▼▼▼

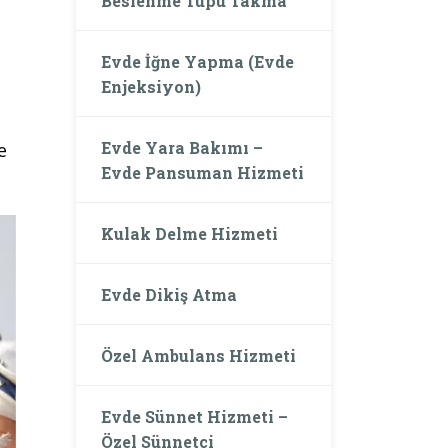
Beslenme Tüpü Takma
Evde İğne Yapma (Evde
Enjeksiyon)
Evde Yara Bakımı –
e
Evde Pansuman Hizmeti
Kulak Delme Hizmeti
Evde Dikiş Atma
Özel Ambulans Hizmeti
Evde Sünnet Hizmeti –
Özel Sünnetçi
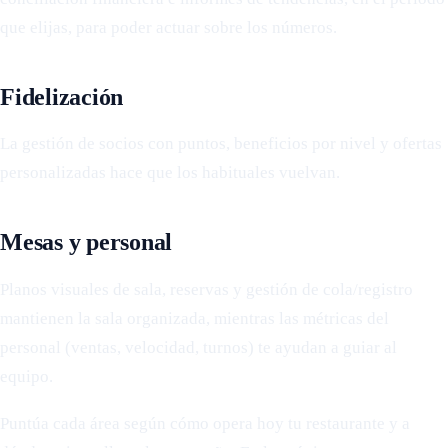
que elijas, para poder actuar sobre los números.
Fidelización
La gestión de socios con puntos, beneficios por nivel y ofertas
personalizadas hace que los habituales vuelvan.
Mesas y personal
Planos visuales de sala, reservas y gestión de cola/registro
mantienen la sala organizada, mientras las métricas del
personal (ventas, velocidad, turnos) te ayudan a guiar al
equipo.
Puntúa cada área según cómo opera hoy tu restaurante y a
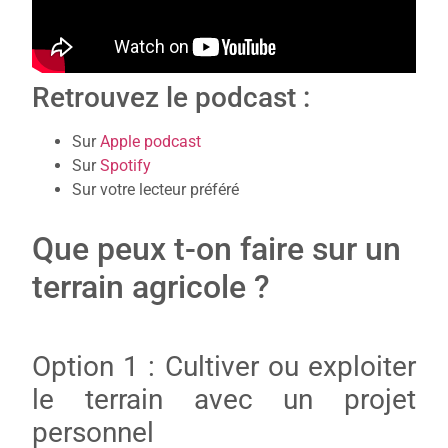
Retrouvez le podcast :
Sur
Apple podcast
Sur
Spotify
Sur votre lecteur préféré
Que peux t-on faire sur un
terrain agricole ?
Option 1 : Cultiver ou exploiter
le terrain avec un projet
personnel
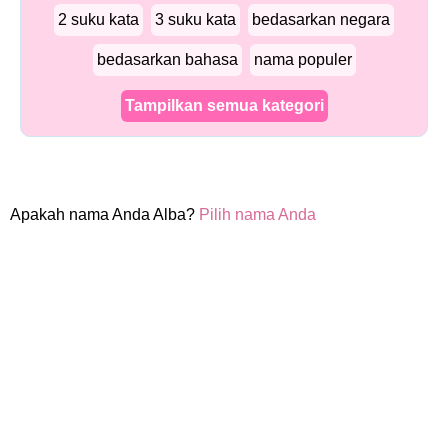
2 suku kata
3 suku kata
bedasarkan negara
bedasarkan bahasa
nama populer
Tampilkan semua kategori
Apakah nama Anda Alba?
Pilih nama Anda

▲▲▲
▼▼▼

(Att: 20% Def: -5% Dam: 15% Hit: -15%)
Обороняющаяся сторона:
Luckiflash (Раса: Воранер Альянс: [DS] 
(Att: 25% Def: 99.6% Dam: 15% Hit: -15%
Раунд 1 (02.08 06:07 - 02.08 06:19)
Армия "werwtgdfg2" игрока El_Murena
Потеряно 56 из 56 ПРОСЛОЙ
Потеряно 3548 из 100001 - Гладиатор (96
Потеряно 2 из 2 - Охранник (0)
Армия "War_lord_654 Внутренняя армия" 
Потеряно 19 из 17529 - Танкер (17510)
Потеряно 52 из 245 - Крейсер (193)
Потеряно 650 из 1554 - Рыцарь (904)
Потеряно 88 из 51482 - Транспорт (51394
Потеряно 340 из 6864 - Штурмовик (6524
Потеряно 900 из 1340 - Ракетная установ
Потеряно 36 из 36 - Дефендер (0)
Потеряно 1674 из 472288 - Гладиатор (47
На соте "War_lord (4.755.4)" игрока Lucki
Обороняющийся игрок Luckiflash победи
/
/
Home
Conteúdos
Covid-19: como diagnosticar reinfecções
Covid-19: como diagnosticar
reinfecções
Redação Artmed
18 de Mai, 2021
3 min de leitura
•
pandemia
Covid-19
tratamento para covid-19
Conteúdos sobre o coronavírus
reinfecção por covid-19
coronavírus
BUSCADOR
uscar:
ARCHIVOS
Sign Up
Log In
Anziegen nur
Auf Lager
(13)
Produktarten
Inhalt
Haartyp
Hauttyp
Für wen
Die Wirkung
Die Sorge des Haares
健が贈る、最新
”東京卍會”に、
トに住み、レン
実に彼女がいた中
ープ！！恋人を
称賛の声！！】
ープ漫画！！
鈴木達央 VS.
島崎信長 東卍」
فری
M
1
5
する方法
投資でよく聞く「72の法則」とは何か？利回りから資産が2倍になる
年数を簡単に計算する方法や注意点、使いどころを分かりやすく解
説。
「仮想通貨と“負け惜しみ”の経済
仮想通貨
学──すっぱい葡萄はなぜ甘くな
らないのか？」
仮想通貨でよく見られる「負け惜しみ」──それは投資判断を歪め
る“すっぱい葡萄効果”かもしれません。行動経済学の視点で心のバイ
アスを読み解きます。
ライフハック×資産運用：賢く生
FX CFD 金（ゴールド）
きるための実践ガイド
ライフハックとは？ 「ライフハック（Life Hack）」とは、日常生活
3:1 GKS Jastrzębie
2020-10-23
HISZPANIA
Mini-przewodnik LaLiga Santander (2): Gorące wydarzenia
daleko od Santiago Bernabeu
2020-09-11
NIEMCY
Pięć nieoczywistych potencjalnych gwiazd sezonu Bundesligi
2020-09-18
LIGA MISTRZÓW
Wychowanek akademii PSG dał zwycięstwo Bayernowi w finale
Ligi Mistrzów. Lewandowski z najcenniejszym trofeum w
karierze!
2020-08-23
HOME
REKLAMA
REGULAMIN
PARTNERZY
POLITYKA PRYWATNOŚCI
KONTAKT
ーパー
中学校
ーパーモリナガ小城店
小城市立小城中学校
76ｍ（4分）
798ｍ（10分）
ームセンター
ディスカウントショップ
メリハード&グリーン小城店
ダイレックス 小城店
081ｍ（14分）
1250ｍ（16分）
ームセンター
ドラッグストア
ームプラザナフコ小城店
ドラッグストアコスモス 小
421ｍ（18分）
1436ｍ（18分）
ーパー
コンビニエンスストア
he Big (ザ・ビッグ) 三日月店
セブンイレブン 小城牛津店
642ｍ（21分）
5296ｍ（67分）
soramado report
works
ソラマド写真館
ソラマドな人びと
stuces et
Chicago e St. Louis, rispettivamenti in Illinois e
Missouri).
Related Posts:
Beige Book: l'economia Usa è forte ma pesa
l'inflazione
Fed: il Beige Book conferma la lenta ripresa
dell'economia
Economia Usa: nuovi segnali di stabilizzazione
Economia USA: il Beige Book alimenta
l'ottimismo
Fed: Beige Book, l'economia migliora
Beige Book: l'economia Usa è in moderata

▲▲▲

§ WHAT THIS TASK INVOLVES:
Give exactly the lines above that run from the line with "Beslenme Tüpü Takma" to the line with "Fidelización", both included, leaving every picture out.

§ SOLVED EXERCISE:
Beslenme Tüpü Takma
Evde İğne Yapma (Evde
Enjeksiyon)
Evde Yara Bakımı –
e
Evde Pansuman Hizmeti
Kulak Delme Hizmeti
Evde Dikiş Atma
Özel Ambulans Hizmeti
Evde Sünnet Hizmeti –
Özel Sünnetçi
que elijas, para poder actuar sobre los números.
Fidelización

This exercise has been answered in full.